All the lines below should appear again unchanged, though their pictures should not.

§ **Input**

-.-.-

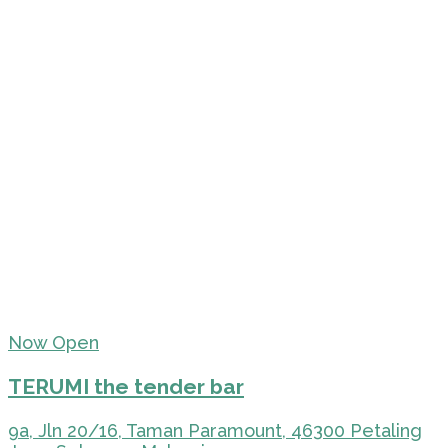
Now Open
TERUMI the tender bar
9a, Jln 20/16, Taman Paramount, 46300 Petaling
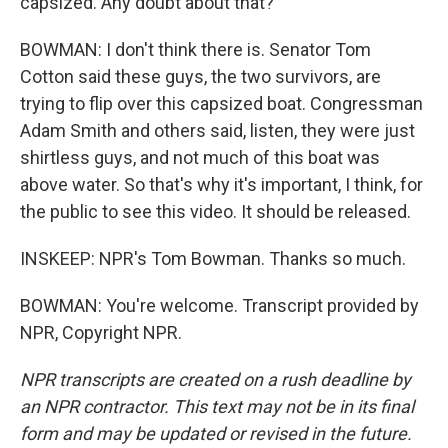
capsized. Any doubt about that?
BOWMAN: I don't think there is. Senator Tom
Cotton said these guys, the two survivors, are
trying to flip over this capsized boat. Congressman
Adam Smith and others said, listen, they were just
shirtless guys, and not much of this boat was
above water. So that's why it's important, I think, for
the public to see this video. It should be released.
INSKEEP: NPR's Tom Bowman. Thanks so much.
BOWMAN: You're welcome. Transcript provided by
NPR, Copyright NPR.
NPR transcripts are created on a rush deadline by
an NPR contractor. This text may not be in its final
form and may be updated or revised in the future.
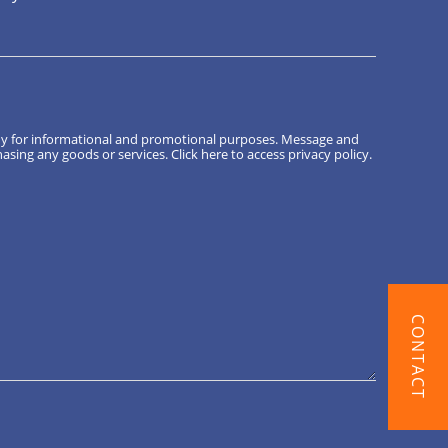
ny for informational and promotional purposes. Message and
hasing any goods or services.
Click here
to access privacy policy.
CONTACT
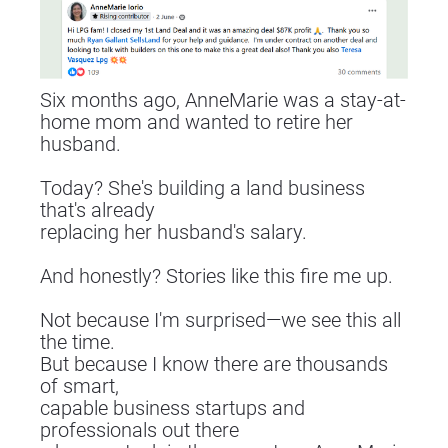
Six months ago, AnneMarie was a stay-at-
home mom and wanted to retire her 
husband.
Today? She's building a land business 
that's already
replacing her husband's salary.
And honestly? Stories like this fire me up.
Not because I'm surprised—we see this all 
the time.
But because I know there are thousands 
of smart,
capable business startups and 
professionals out there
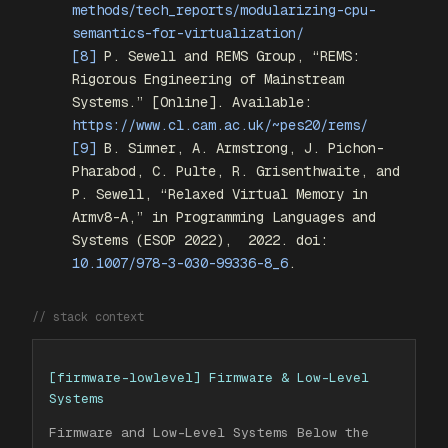
methods/tech_reports/modularizing-cpu-
semantics-for-virtualization/
[8]
P. Sewell and REMS Group, “REMS:
Rigorous Engineering of Mainstream
Systems.” [Online]. Available:
https://www.cl.cam.ac.uk/~pes20/rems/
[9]
B. Simner, A. Armstrong, J. Pichon-
Pharabod, C. Pulte, R. Grisenthwaite, and
P. Sewell, “Relaxed Virtual Memory in
Armv8-A,” in
Programming Languages and
Systems (ESOP 2022)
,
2022. doi:
10.1007/978-3-030-99336-8_6
.
// stack context
[
firmware-lowlevel
]
Firmware & Low-Level
Systems
Firmware and Low-Level Systems Below the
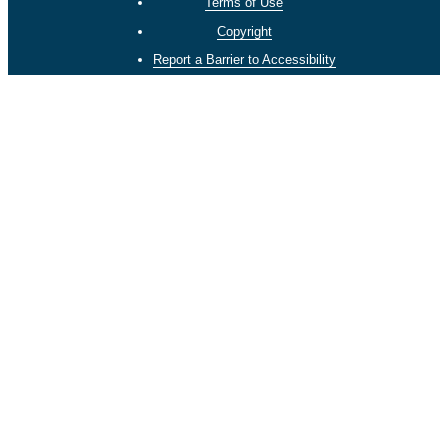
Terms of Use
Copyright
Report a Barrier to Accessibility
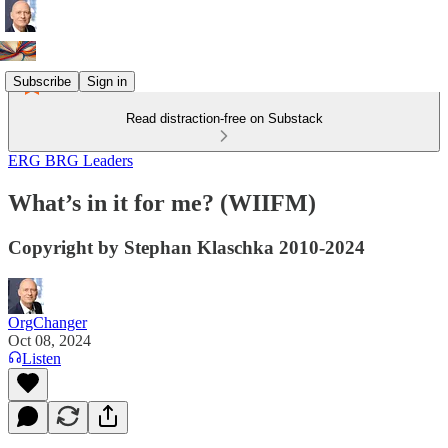
Subscribe
Sign in
Read distraction-free on Substack
ERG BRG Leaders
What’s in it for me? (WIIFM)
Copyright by Stephan Klaschka 2010-2024
OrgChanger
Oct 08, 2024
Listen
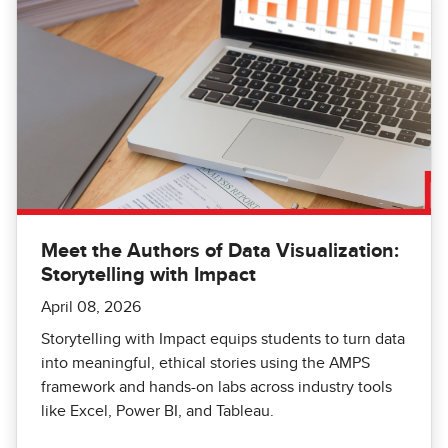
Meet the Authors of Data Visualization:
Storytelling with Impact
April 08, 2026
Storytelling with Impact equips students to turn data
into meaningful, ethical stories using the AMPS
framework and hands-on labs across industry tools
like Excel, Power BI, and Tableau.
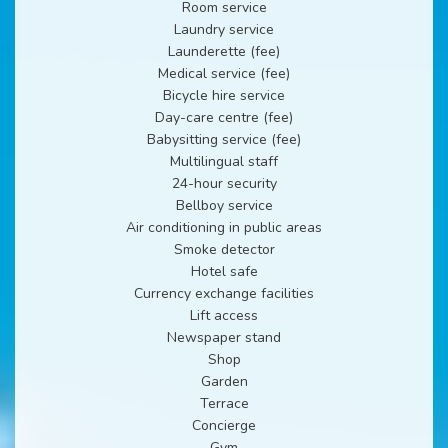
Room service
Laundry service
Launderette (fee)
Medical service (fee)
Bicycle hire service
Day-care centre (fee)
Babysitting service (fee)
Multilingual staff
24-hour security
Bellboy service
Air conditioning in public areas
Smoke detector
Hotel safe
Currency exchange facilities
Lift access
Newspaper stand
Shop
Garden
Terrace
Concierge
Gym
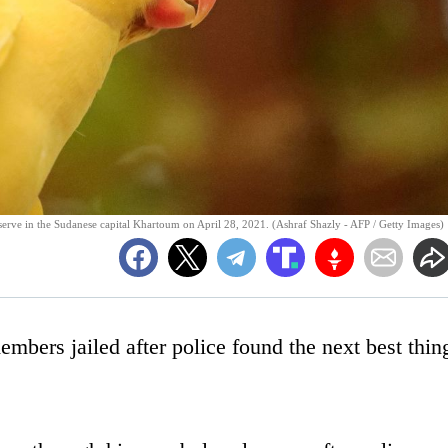
serve in the Sudanese capital Khartoum on April 28, 2021. (Ashraf Shazly - AFP / Getty Images)
embers jailed after police found the next best thin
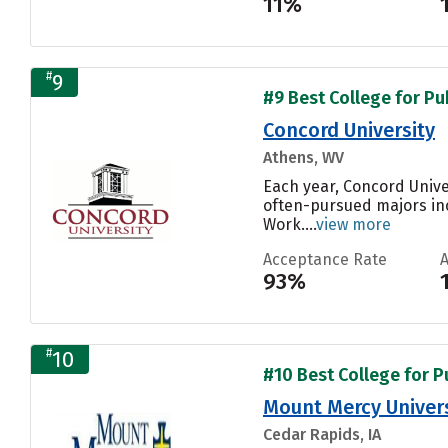
11%
#
9
#9 Best College for Pu
Concord University
Athens, WV
Each year, Concord Unive
often-pursued majors in
Work....
view more
Acceptance Rate
93%
#
10
#10 Best College for P
Mount Mercy Univers
Cedar Rapids, IA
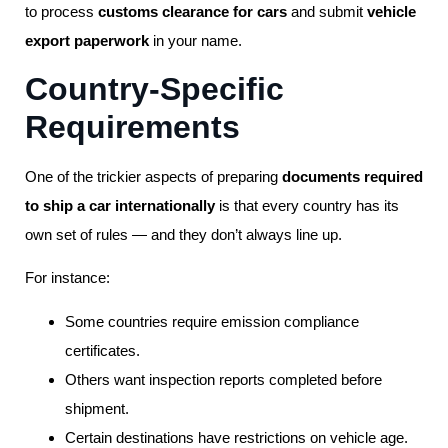
to process
customs clearance for cars
and submit
vehicle
export paperwork
in your name.
Country-Specific
Requirements
One of the trickier aspects of preparing
documents required
to ship a car internationally
is that every country has its
own set of rules — and they don’t always line up.
For instance:
Some countries require emission compliance
certificates.
Others want inspection reports completed before
shipment.
Certain destinations have restrictions on vehicle age.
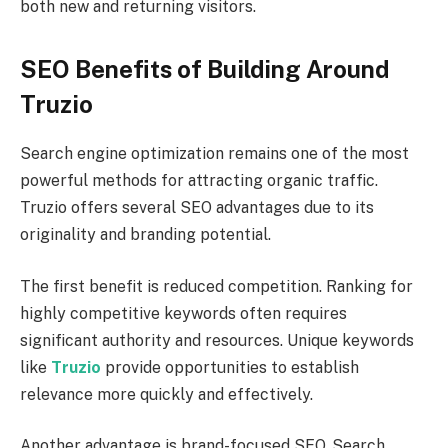
both new and returning visitors.
SEO Benefits of Building Around
Truzio
Search engine optimization remains one of the most
powerful methods for attracting organic traffic.
Truzio offers several SEO advantages due to its
originality and branding potential.
The first benefit is reduced competition. Ranking for
highly competitive keywords often requires
significant authority and resources. Unique keywords
like
Truzio
provide opportunities to establish
relevance more quickly and effectively.
Another advantage is brand-focused SEO. Search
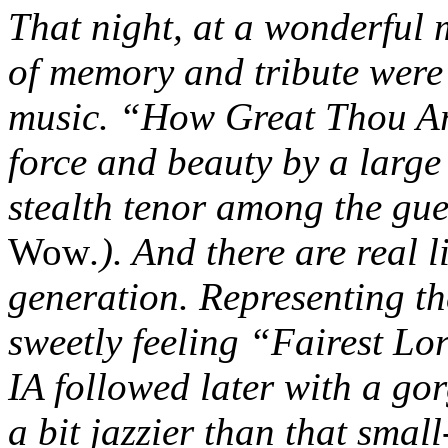
That night, at a wonderful 
of memory and tribute were 
music. “How Great Thou Ar
force and beauty by a large
stealth tenor among the gue
Wow
.). And there are real 
generation. Representing t
sweetly feeling “Fairest Lo
IA followed later with a go
a bit jazzier than that smal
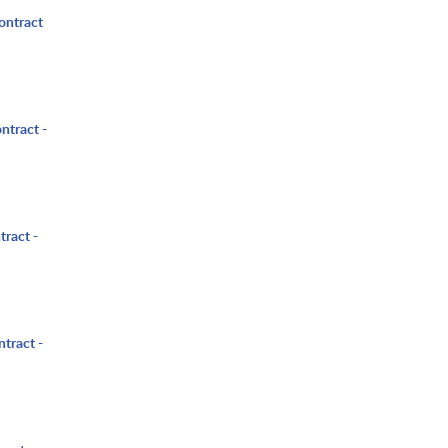
ontract
ntract -
tract -
ntract -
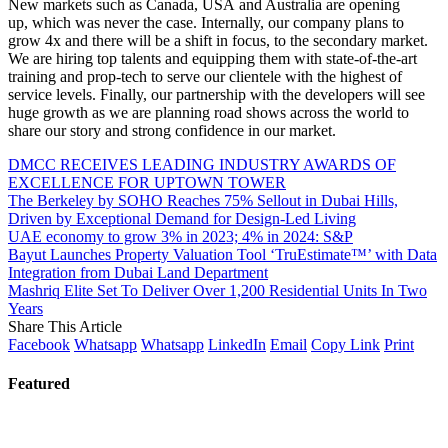
New markets such as Canada, USA and Australia are opening
up, which was never the case. Internally, our company plans to
grow 4x and there will be a shift in focus, to the secondary market.
We are hiring top talents and equipping them with state-of-the-art
training and prop-tech to serve our clientele with the highest of
service levels. Finally, our partnership with the developers will see
huge growth as we are planning road shows across the world to
share our story and strong confidence in our market.
DMCC RECEIVES LEADING INDUSTRY AWARDS OF
EXCELLENCE FOR UPTOWN TOWER
The Berkeley by SOHO Reaches 75% Sellout in Dubai Hills,
Driven by Exceptional Demand for Design-Led Living
UAE economy to grow 3% in 2023; 4% in 2024: S&P
Bayut Launches Property Valuation Tool ‘TruEstimate™️’ with Data
Integration from Dubai Land Department
Mashriq Elite Set To Deliver Over 1,200 Residential Units In Two
Years
Share This Article
Facebook
Whatsapp
Whatsapp
LinkedIn
Email
Copy Link
Print
Featured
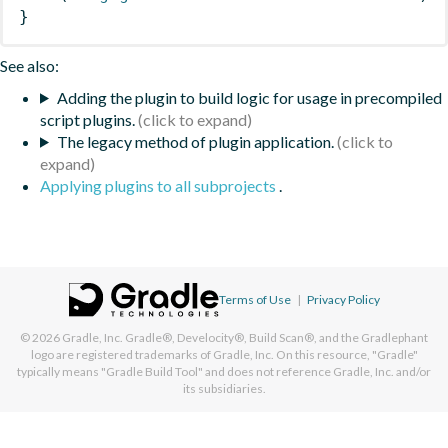
}
See also:
Adding the plugin to build logic for usage in precompiled
script plugins.
The legacy method of plugin application.
Applying plugins to all subprojects
.
Terms of Use
|
Privacy Policy
© 2026
Gradle, Inc.
Gradle®, Develocity®, Build Scan®, and the Gradlephant
logo are registered trademarks of Gradle, Inc. On this resource, "Gradle"
typically means "Gradle Build Tool" and does not reference Gradle, Inc. and/or
its subsidiaries.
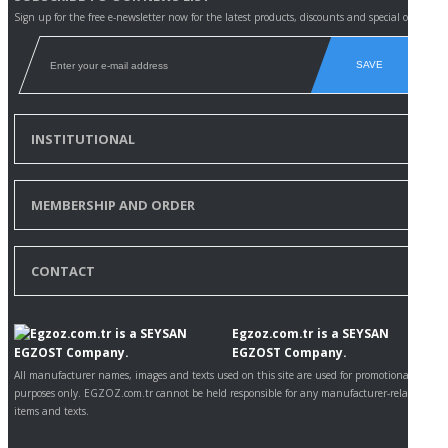
Sign up for the free e-newsletter now for the latest products, discounts and special offers.
SAVE
INSTITUTIONAL
MEMBERSHIP AND ORDER
CONTACT
Egzoz.com.tr is a SEYSAN
EGZOST Company.
All manufacturer names, images and texts used on this site are used for promotional
purposes only. EGZOZ.com.tr cannot be held responsible for any manufacturer-related
items and texts.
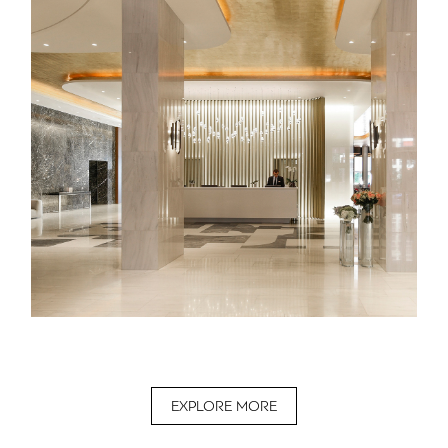
EXPLORE MORE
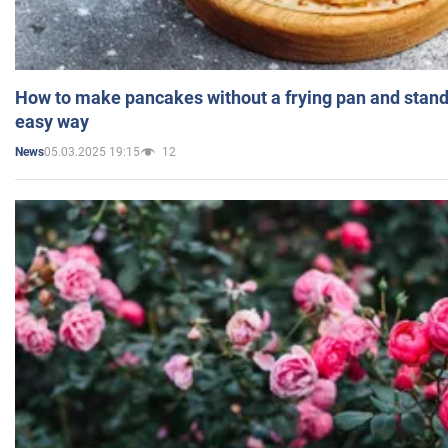
How to make pancakes without a frying pan and standi
easy way
05.03.2025 19:15
12
News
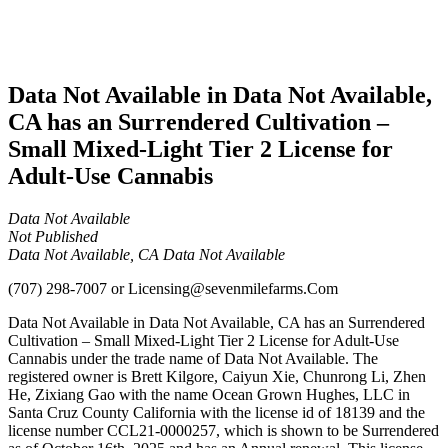
Adult-
Use
Cannabis
Data Not Available in Data Not Available,
CA has an Surrendered Cultivation –
Small Mixed-Light Tier 2 License for
Adult-Use Cannabis
Data Not Available
Not Published
Data Not Available, CA Data Not Available
(707) 298-7007
or
Licensing@sevenmilefarms.Com
Data Not Available in Data Not Available, CA has an Surrendered
Cultivation – Small Mixed-Light Tier 2 License for Adult-Use
Cannabis under the trade name of Data Not Available. The
registered owner is Brett Kilgore, Caiyun Xie, Chunrong Li, Zhen
He, Zixiang Gao with the name Ocean Grown Hughes, LLC in
Santa Cruz County California with the license id of 18139 and the
license number CCL21-0000257, which is shown to be Surrendered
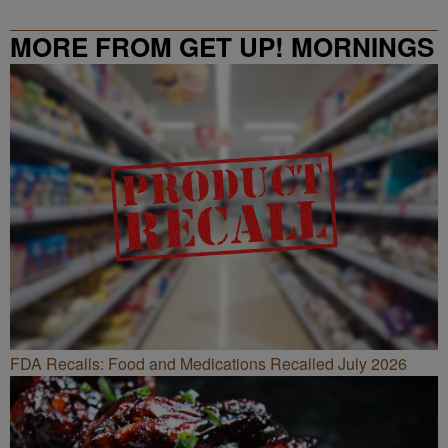
MORE FROM GET UP! MORNINGS
WITH ERICA CAMPBELL
FDA Recalls: Food and Medications Recalled July 2026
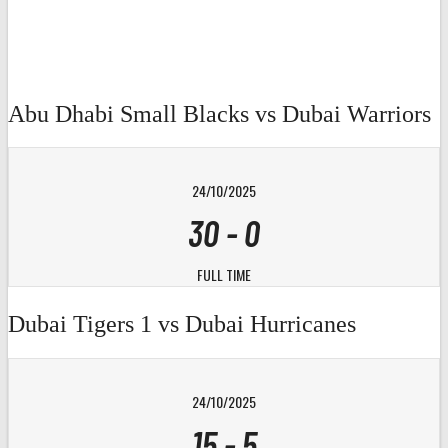
Abu Dhabi Small Blacks vs Dubai Warriors
24/10/2025
30
-
0
FULL TIME
Dubai Tigers 1 vs Dubai Hurricanes
24/10/2025
15
-
5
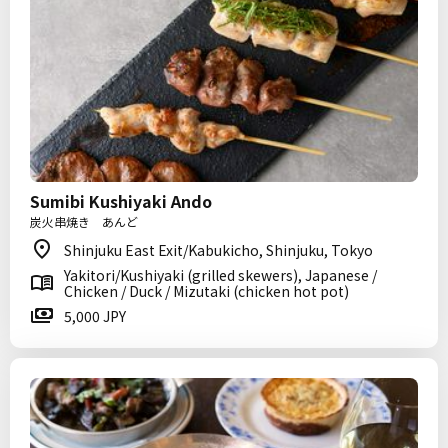
Sumibi Kushiyaki Ando
炭火串焼き あんど
Shinjuku East Exit/Kabukicho, Shinjuku, Tokyo
Yakitori/Kushiyaki (grilled skewers), Japanese /
Chicken / Duck / Mizutaki (chicken hot pot)
5,000 JPY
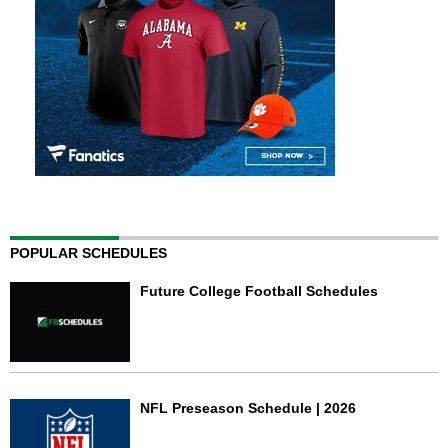
POPULAR SCHEDULES
Future College Football Schedules
NFL Preseason Schedule | 2026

-.-.-

§ **Answer for the task**
Now Open
TERUMI the tender bar
9a, Jln 20/16, Taman Paramount, 46300 Petaling
capsized. Any doubt about that?
BOWMAN: I don't think there is. Senator Tom
Cotton said these guys, the two survivors, are
trying to flip over this capsized boat. Congressman
Adam Smith and others said, listen, they were just
shirtless guys, and not much of this boat was
above water. So that's why it's important, I think, for
the public to see this video. It should be released.
INSKEEP: NPR's Tom Bowman. Thanks so much.
BOWMAN: You're welcome. Transcript provided by
NPR, Copyright NPR.
NPR transcripts are created on a rush deadline by
an NPR contractor. This text may not be in its final
form and may be updated or revised in the future.
ny for informational and promotional purposes. Message and
hasing any goods or services.
Click here
to access privacy policy.
CONTACT
Six months ago, AnneMarie was a stay-at-
home mom and wanted to retire her 
husband.
Today? She's building a land business 
that's already
replacing her husband's salary.
And honestly? Stories like this fire me up.
Not because I'm surprised—we see this all 
the time.
But because I know there are thousands 
of smart,
capable business startups and 
professionals out there
methods/tech_reports/modularizing-cpu-
semantics-for-virtualization/
[8]
P. Sewell and REMS Group, “REMS:
Rigorous Engineering of Mainstream
Systems.” [Online]. Available:
https://www.cl.cam.ac.uk/~pes20/rems/
[9]
B. Simner, A. Armstrong, J. Pichon-
Pharabod, C. Pulte, R. Grisenthwaite, and
P. Sewell, “Relaxed Virtual Memory in
Armv8-A,” in
Programming Languages and
Systems (ESOP 2022)
,
2022. doi:
10.1007/978-3-030-99336-8_6
.
// stack context
[
firmware-lowlevel
]
Firmware & Low-Level
Systems
Firmware and Low-Level Systems Below the
Terms of Use
Copyright
Report a Barrier to Accessibility
Subscribe
Sign in
Read distraction-free on Substack
ERG BRG Leaders
What’s in it for me? (WIIFM)
Copyright by Stephan Klaschka 2010-2024
OrgChanger
Oct 08, 2024
Listen
Meet the Authors of Data Visualization:
Storytelling with Impact
April 08, 2026
Storytelling with Impact equips students to turn data
into meaningful, ethical stories using the AMPS
framework and hands-on labs across industry tools
like Excel, Power BI, and Tableau.
Room service
Laundry service
Launderette (fee)
Medical service (fee)
Bicycle hire service
Day-care centre (fee)
Babysitting service (fee)
Multilingual staff
24-hour security
Bellboy service
Air conditioning in public areas
Smoke detector
Hotel safe
Currency exchange facilities
Lift access
Newspaper stand
Shop
Garden
Terrace
Concierge
Gym
serve in the Sudanese capital Khartoum on April 28, 2021. (Ashraf Shazly - AFP / Getty Images)
embers jailed after police found the next best thin
11%
#
9
#9 Best College for Pu
Concord University
Athens, WV
Each year, Concord Unive
often-pursued majors in
Work....
view more
Acceptance Rate
93%
#
10
#10 Best College for P
Mount Mercy Univers
Cedar Rapids, IA
to process
customs clearance for cars
and submit
vehicle
export paperwork
in your name.
Country-Specific
Requirements
One of the trickier aspects of preparing
documents required
to ship a car internationally
is that every country has its
own set of rules — and they don’t always line up.
For instance:
Some countries require emission compliance
certificates.
Others want inspection reports completed before
shipment.
Certain destinations have restrictions on vehicle age.
both new and returning visitors.
SEO Benefits of Building Around
Truzio
Search engine optimization remains one of the most
powerful methods for attracting organic traffic.
Truzio offers several SEO advantages due to its
originality and branding potential.
The first benefit is reduced competition. Ranking for
highly competitive keywords often requires
significant authority and resources. Unique keywords
like
Truzio
provide opportunities to establish
relevance more quickly and effectively.
Another advantage is brand-focused SEO. Search
That night, at a wonderful 
of memory and tribute were 
music. “How Great Thou Ar
force and beauty by a large
stealth tenor among the gue
Wow
.). And there are real 
generation. Representing t
sweetly feeling “Fairest Lo
IA followed later with a go
a bit jazzier than that smal
ontract
ntract -
tract -
ntract -
New markets such as Canada, USA and Australia are opening
up, which was never the case. Internally, our company plans to
grow 4x and there will be a shift in focus, to the secondary market.
We are hiring top talents and equipping them with state-of-the-art
training and prop-tech to serve our clientele with the highest of
service levels. Finally, our partnership with the developers will see
huge growth as we are planning road shows across the world to
share our story and strong confidence in our market.
DMCC RECEIVES LEADING INDUSTRY AWARDS OF
EXCELLENCE FOR UPTOWN TOWER
The Berkeley by SOHO Reaches 75% Sellout in Dubai Hills,
Driven by Exceptional Demand for Design-Led Living
UAE economy to grow 3% in 2023; 4% in 2024: S&P
Bayut Launches Property Valuation Tool ‘TruEstimate™️’ with Data
Integration from Dubai Land Department
Mashriq Elite Set To Deliver Over 1,200 Residential Units In Two
Years
Share This Article
Facebook
Whatsapp
Whatsapp
LinkedIn
Email
Copy Link
Print
Featured
}
See also:
Adding the plugin to build logic for usage in precompiled
script plugins.
The legacy method of plugin application.
Applying plugins to all subprojects
.
Terms of Use
|
Privacy Policy
© 2026
Gradle, Inc.
Gradle®, Develocity®, Build Scan®, and the Gradlephant
logo are registered trademarks of Gradle, Inc. On this resource, "Gradle"
typically means "Gradle Build Tool" and does not reference Gradle, Inc. and/or
its subsidiaries.
Sign up for the free e-newsletter now for the latest products, discounts and special offers.
SAVE
INSTITUTIONAL
MEMBERSHIP AND ORDER
CONTACT
Egzoz.com.tr is a SEYSAN
EGZOST Company.
All manufacturer names, images and texts used on this site are used for promotional
purposes only. EGZOZ.com.tr cannot be held responsible for any manufacturer-related
items and texts.
EXPLORE MORE
How to make pancakes without a frying pan and standi
easy way
05.03.2025 19:15
12
News
Adult-
Use
Cannabis
Data Not Available in Data Not Available,
CA has an Surrendered Cultivation –
Small Mixed-Light Tier 2 License for
Adult-Use Cannabis
Data Not Available
Not Published
Data Not Available, CA Data Not Available
(707) 298-7007
or
Licensing@sevenmilefarms.Com
Data Not Available in Data Not Available, CA has an Surrendered
Cultivation – Small Mixed-Light Tier 2 License for Adult-Use
Cannabis under the trade name of Data Not Available. The
registered owner is Brett Kilgore, Caiyun Xie, Chunrong Li, Zhen
He, Zixiang Gao with the name Ocean Grown Hughes, LLC in
Santa Cruz County California with the license id of 18139 and the
license number CCL21-0000257, which is shown to be Surrendered
MORE FROM GET UP! MORNINGS
WITH ERICA CAMPBELL
FDA Recalls: Food and Medications Recalled July 2026
Abu Dhabi Small Blacks vs Dubai Warriors
24/10/2025
30
-
0
FULL TIME
Dubai Tigers 1 vs Dubai Hurricanes
24/10/2025
15
-
5
Sumibi Kushiyaki Ando
炭火串焼き あんど
Shinjuku East Exit/Kabukicho, Shinjuku, Tokyo
Yakitori/Kushiyaki (grilled skewers), Japanese /
Chicken / Duck / Mizutaki (chicken hot pot)
5,000 JPY
POPULAR SCHEDULES
Future College Football Schedules
NFL Preseason Schedule | 2026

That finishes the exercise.